Sandra und Ludwig müssen einfach nur ein paar Stufen aus ihrer Wohnung nach unten gehen und bei Bernhard was bestellen. Am liebsten trinken die beiden einen „VINZ“, benannt nach Ihrem Sohn Vinzenz. Beim „Vinz“ gibt es zwei verschiedene, einen aus der Silvaner-Traube und einen aus der Scheurebe. Zum Silvaner bestellt Sandra sich einen Steinbutt, zur Scheurebe ordert Ludwig Krustentiere.

Ein Hauch von Salzigkeit

Sandra und Ludwig Knoll leiten das Weingut am Stein. Foto: Stefan Schütz

Beides ein Traum, beide bestechen durch eine gewisse Salzigkeit. Salzigkeit? In den Muschelkalkböden, auf denen Knolls Weinberge stehen, befinden sich Meerestiere von Urzeiten. Diese schmeckt man. Denn umso tiefer die Wurzeln in den mineralischen Untergrund vordringen und dabei die „verbackenen“ Salze lösen und aufnehmen, umso mehr können die Weine die Geschichte Ihrer Herkunft erzählen. Das wiederum verleiht Knolls Weinen große Mineralität und Eleganz.

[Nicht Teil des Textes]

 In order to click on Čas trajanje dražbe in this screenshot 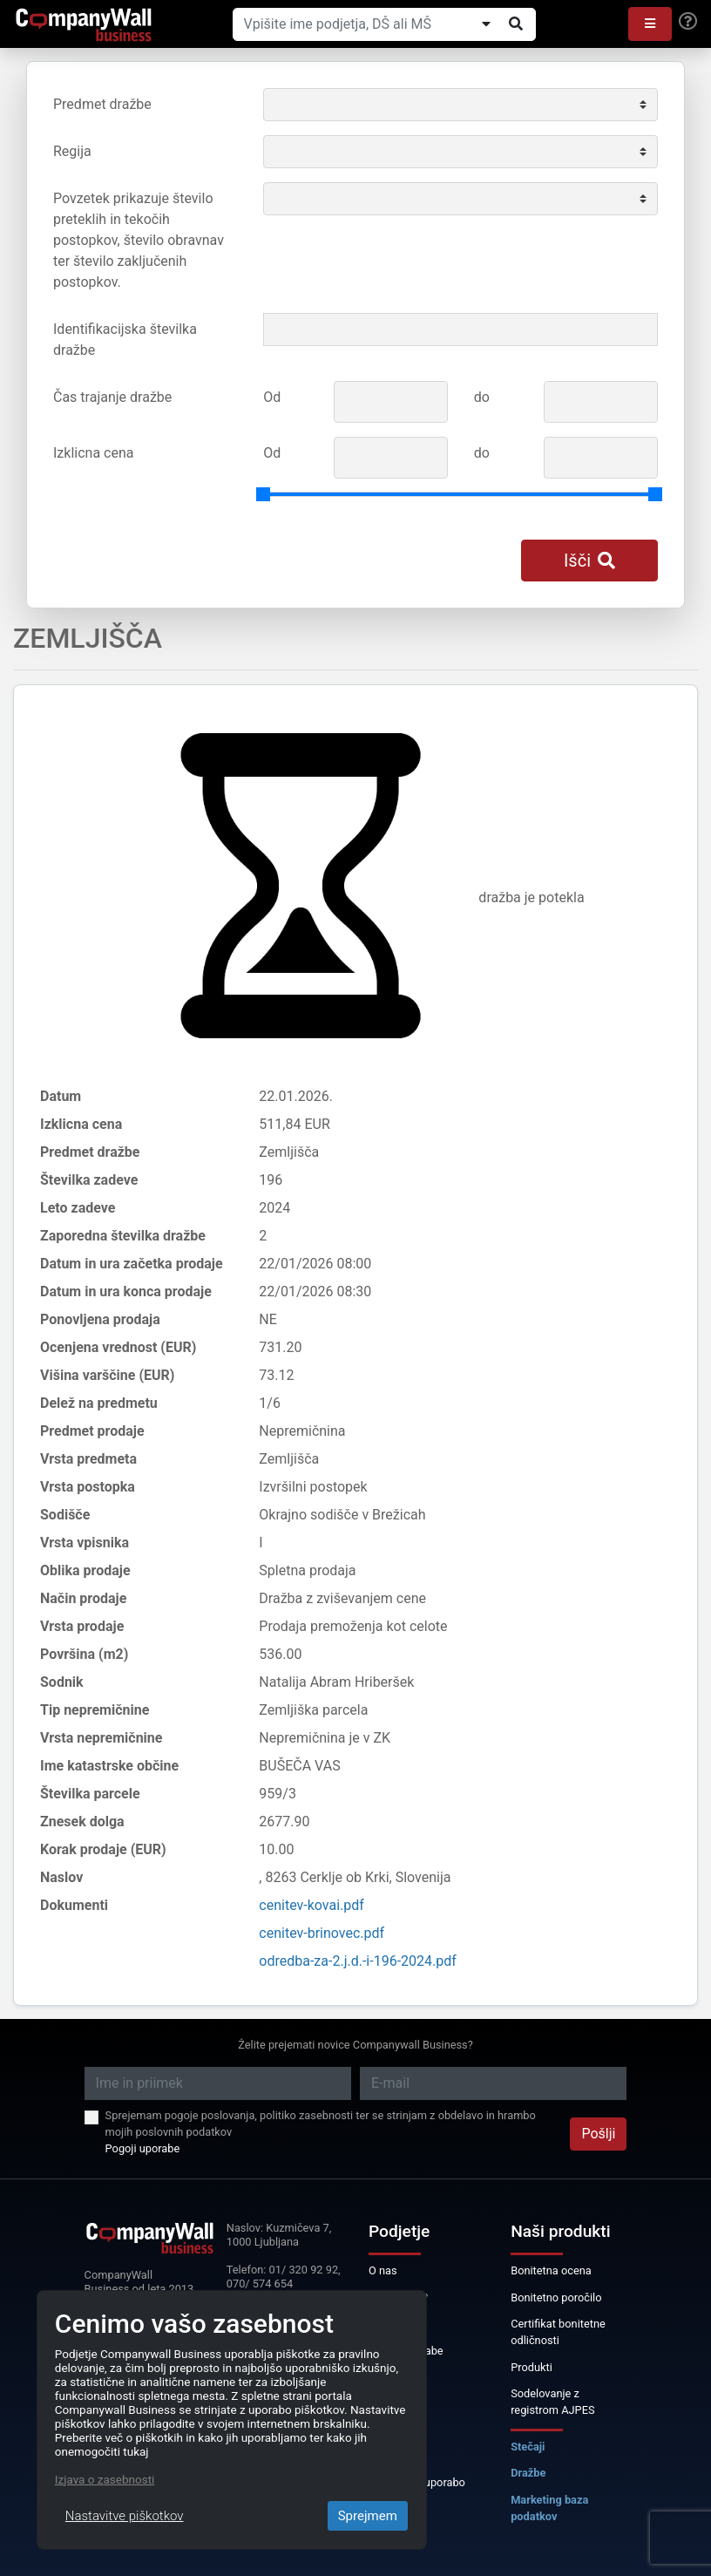, I will do `click(112, 397)`.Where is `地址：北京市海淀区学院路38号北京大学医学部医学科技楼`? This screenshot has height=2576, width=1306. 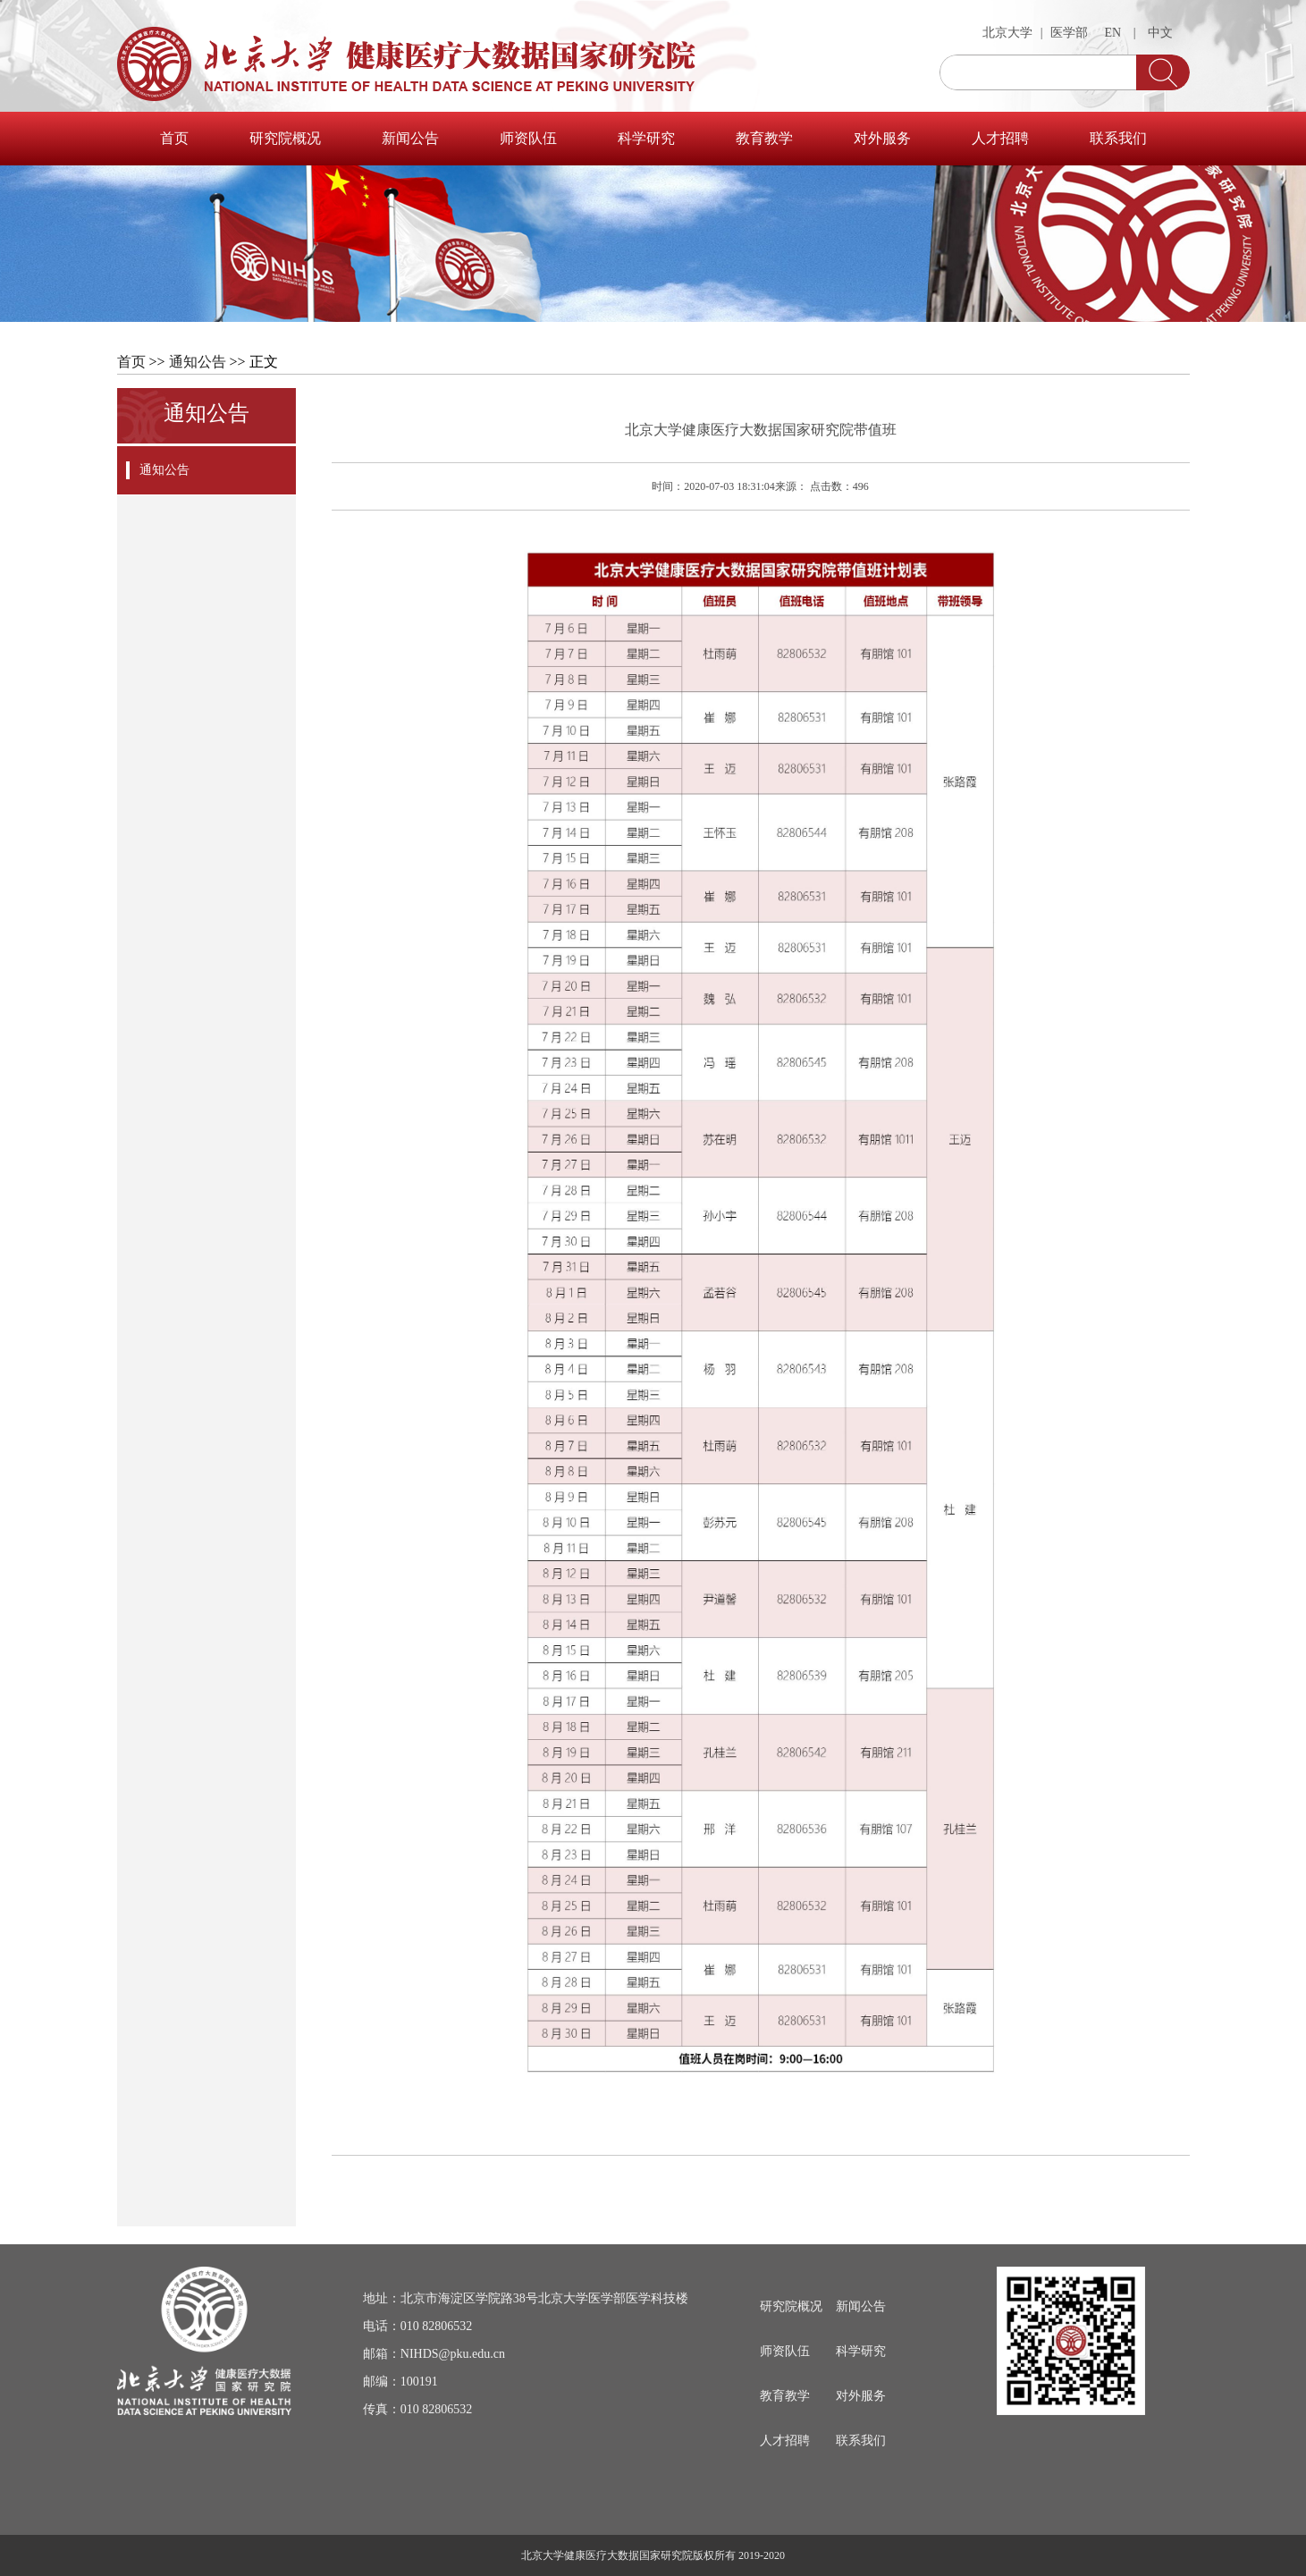
地址：北京市海淀区学院路38号北京大学医学部医学科技楼 is located at coordinates (525, 2298).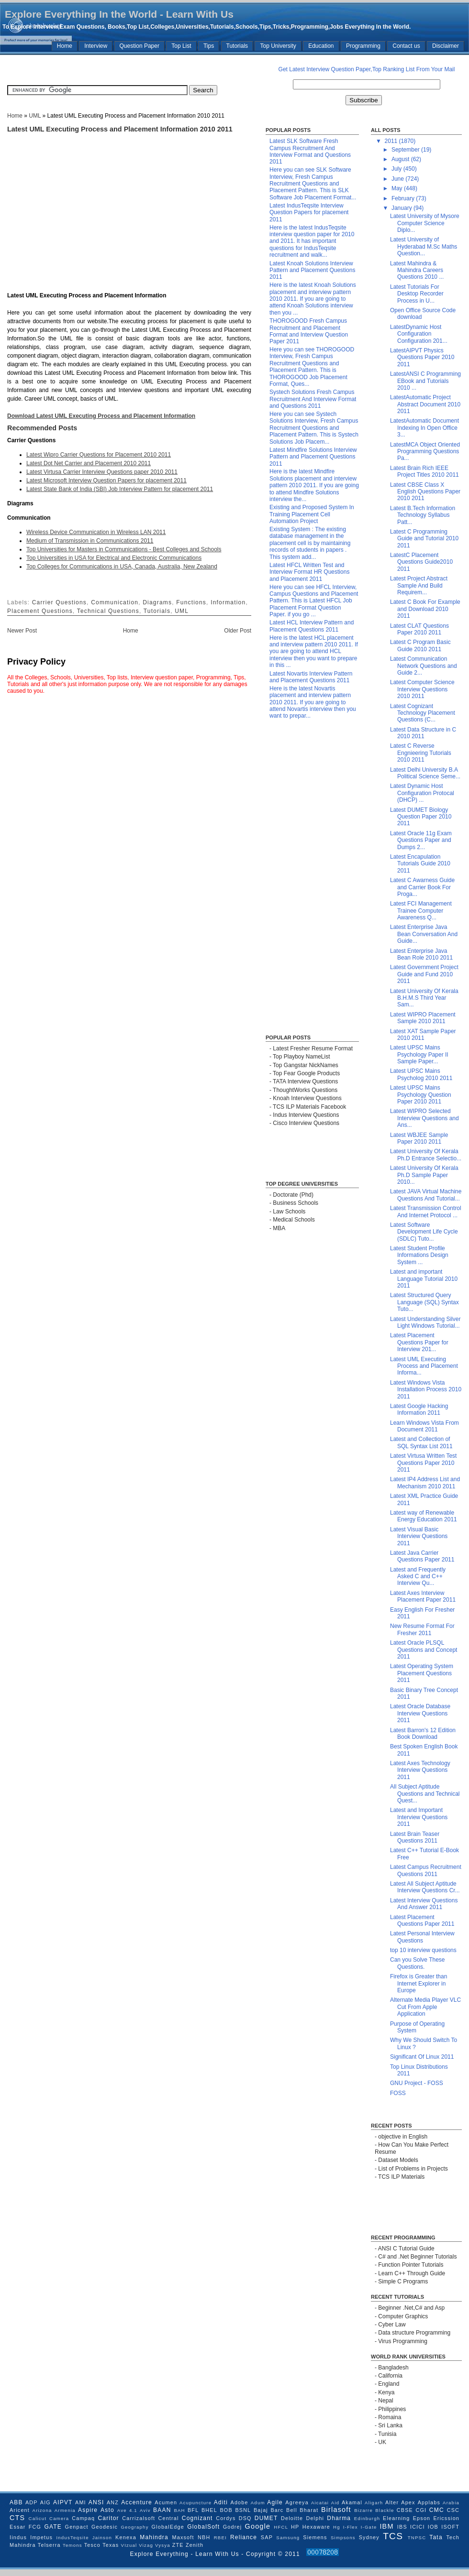 The width and height of the screenshot is (469, 2576). Describe the element at coordinates (232, 2527) in the screenshot. I see `Godrej` at that location. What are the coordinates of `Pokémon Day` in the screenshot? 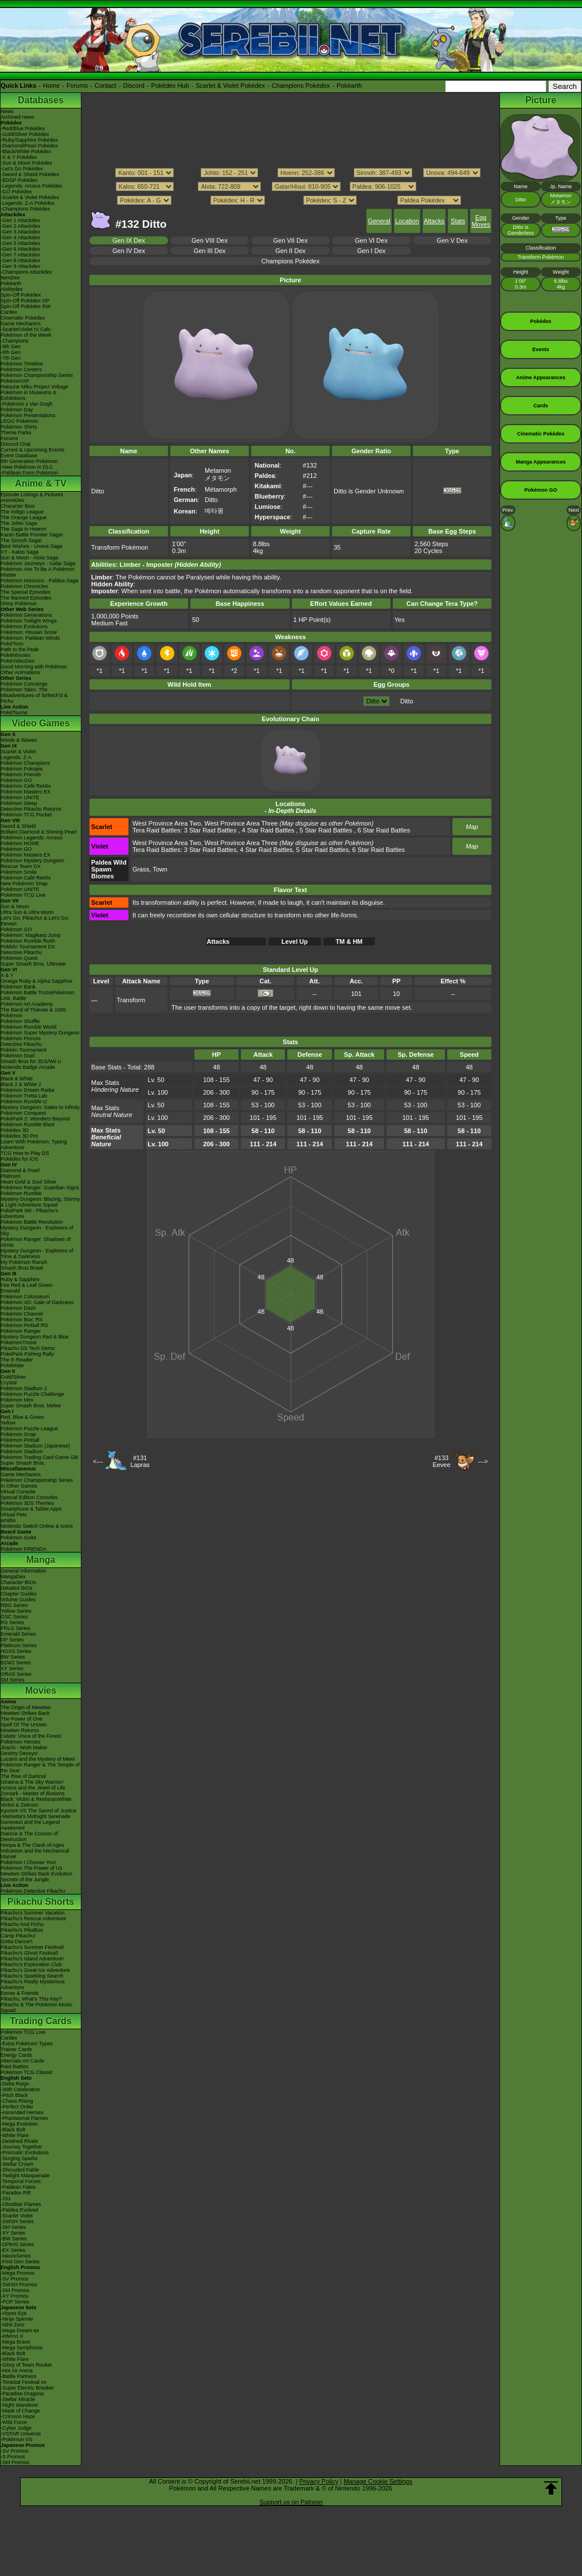 It's located at (17, 410).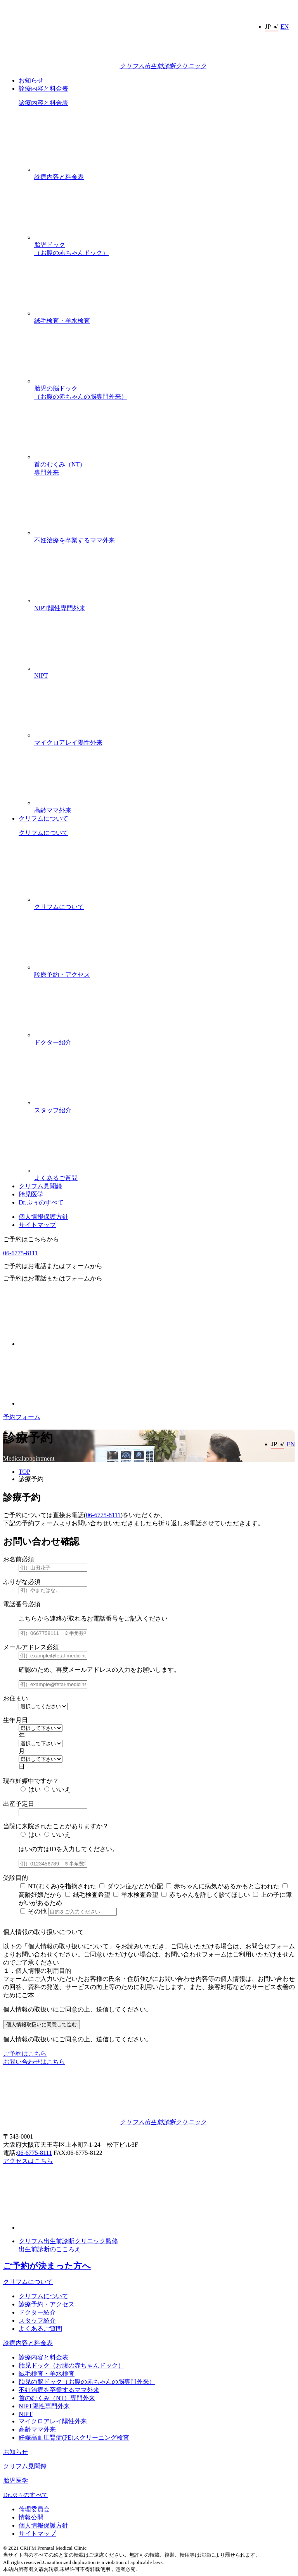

Ohnehin ist das Thema Genuss Ludwigs Lieblingsthema. „Weine tragen Erinnerungen, wecken Sinneseindrücke und erregen Leidenschaften, Gefühle, ästhetische Empfindungen. Wein lebt und vibriert, verändert sich und ist immer einmalig“, schreibt er auf seiner Homepage. Und als „Electrified“ von ihm durch seine Schatzkammer im Keller durchgeführt wird kommt der Vino-Philosoph ins Schwärmen. Knoll: „Wein lebt. Er atmet, er verändert sich, er reift.“

Eines hat Ludwig Knoll mit Uli Hoeneß, dem Erfolgsvater des FC Bayern, gemein. Beide haben den langfristigen Erfolg vor Augen, weg vom angelsächsischen Denken. Dieses basiert im Wesentlichen auf dem kurzfristigen Erfolg. „Ich führe mein Weingut enkeltauglich“, sagt Knoll. Das bedeutet, dass er alle Entscheidungen mit der Prämisse trifft: wie sind die Auswirkungen in 80 Jahren?

Ludwigs Kinder danken es ihm schon heute. Und mit ihnen die Echsen, die Schlangen und die Würmer. Eben der ganze Kosmos.